### YOUR INSTRUCTIONS
From the records below, output exactly the lines running from the line containing "Home (108, 171)" through the line containing "Verpakken (431, 1552)", and no others.

MATERIAL FOR THE TASK Block Start

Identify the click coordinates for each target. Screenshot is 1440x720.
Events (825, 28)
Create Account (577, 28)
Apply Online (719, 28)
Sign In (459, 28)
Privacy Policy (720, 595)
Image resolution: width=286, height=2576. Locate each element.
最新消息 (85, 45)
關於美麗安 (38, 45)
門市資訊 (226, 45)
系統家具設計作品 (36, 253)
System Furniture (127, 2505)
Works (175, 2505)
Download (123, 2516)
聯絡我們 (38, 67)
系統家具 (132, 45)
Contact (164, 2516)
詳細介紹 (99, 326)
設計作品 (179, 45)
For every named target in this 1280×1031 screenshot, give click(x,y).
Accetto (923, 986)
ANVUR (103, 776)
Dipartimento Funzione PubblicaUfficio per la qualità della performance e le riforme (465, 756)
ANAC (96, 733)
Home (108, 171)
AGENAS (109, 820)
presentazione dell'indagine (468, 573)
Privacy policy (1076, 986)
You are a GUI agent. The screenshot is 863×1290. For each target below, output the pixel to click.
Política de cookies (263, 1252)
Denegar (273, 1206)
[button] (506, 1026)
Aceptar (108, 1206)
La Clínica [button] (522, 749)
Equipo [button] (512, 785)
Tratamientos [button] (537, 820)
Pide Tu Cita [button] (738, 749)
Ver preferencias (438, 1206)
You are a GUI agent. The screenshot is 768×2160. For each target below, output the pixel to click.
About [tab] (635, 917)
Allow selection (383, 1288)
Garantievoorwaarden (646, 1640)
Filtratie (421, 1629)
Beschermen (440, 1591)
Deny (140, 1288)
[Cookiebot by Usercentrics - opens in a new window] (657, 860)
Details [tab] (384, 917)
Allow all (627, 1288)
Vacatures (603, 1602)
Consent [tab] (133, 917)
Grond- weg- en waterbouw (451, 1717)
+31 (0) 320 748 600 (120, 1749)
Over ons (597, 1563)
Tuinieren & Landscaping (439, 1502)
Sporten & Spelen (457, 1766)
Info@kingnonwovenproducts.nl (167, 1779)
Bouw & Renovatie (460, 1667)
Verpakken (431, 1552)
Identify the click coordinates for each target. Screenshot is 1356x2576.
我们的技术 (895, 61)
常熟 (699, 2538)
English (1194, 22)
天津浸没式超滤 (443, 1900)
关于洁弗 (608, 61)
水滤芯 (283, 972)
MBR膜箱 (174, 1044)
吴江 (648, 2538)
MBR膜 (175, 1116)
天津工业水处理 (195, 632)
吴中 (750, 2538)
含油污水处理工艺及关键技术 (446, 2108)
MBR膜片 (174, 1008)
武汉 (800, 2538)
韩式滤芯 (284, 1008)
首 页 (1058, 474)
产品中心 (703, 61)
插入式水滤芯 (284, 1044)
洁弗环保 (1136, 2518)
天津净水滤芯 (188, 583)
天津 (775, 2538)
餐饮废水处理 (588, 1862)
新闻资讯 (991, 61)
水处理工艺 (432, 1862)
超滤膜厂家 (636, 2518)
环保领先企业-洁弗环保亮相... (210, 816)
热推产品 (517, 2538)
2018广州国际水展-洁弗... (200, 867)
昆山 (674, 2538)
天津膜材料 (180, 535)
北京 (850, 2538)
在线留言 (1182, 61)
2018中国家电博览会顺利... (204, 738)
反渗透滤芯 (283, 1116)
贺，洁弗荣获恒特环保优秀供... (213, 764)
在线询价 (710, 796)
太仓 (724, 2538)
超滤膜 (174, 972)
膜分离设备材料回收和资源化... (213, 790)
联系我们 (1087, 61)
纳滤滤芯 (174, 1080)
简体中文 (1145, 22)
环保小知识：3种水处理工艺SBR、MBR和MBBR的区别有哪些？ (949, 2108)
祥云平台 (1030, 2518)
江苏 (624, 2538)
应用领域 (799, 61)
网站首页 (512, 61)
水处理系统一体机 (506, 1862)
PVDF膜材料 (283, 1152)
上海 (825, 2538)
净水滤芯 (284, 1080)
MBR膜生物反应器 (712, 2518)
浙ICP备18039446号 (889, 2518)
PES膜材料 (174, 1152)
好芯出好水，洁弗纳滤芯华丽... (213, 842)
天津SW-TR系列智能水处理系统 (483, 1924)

MATERIAL FOR THE TASK Block End

### EXERCISE RESPONSE
Home (108, 171)
AGENAS (109, 820)
presentazione dell'indagine (468, 573)
Privacy policy (1076, 986)
You are a GUI agent. The screenshot is 863×1290. For each target below, output the pixel to click.
Política de cookies (263, 1252)
Denegar (273, 1206)
[button] (506, 1026)
Aceptar (108, 1206)
La Clínica [button] (522, 749)
Equipo [button] (512, 785)
Tratamientos [button] (537, 820)
Pide Tu Cita [button] (738, 749)
Ver preferencias (438, 1206)
You are a GUI agent. The screenshot is 768×2160. For each target below, output the pixel to click.
About [tab] (635, 917)
Allow selection (383, 1288)
Garantievoorwaarden (646, 1640)
Filtratie (421, 1629)
Beschermen (440, 1591)
Deny (140, 1288)
[Cookiebot by Usercentrics - opens in a new window] (657, 860)
Details [tab] (384, 917)
Allow all (627, 1288)
Vacatures (603, 1602)
Consent [tab] (133, 917)
Grond- weg- en waterbouw (451, 1717)
+31 (0) 320 748 600 (120, 1749)
Over ons (597, 1563)
Tuinieren & Landscaping (439, 1502)
Sporten & Spelen (457, 1766)
Info@kingnonwovenproducts.nl (167, 1779)
Bouw & Renovatie (460, 1667)
Verpakken (431, 1552)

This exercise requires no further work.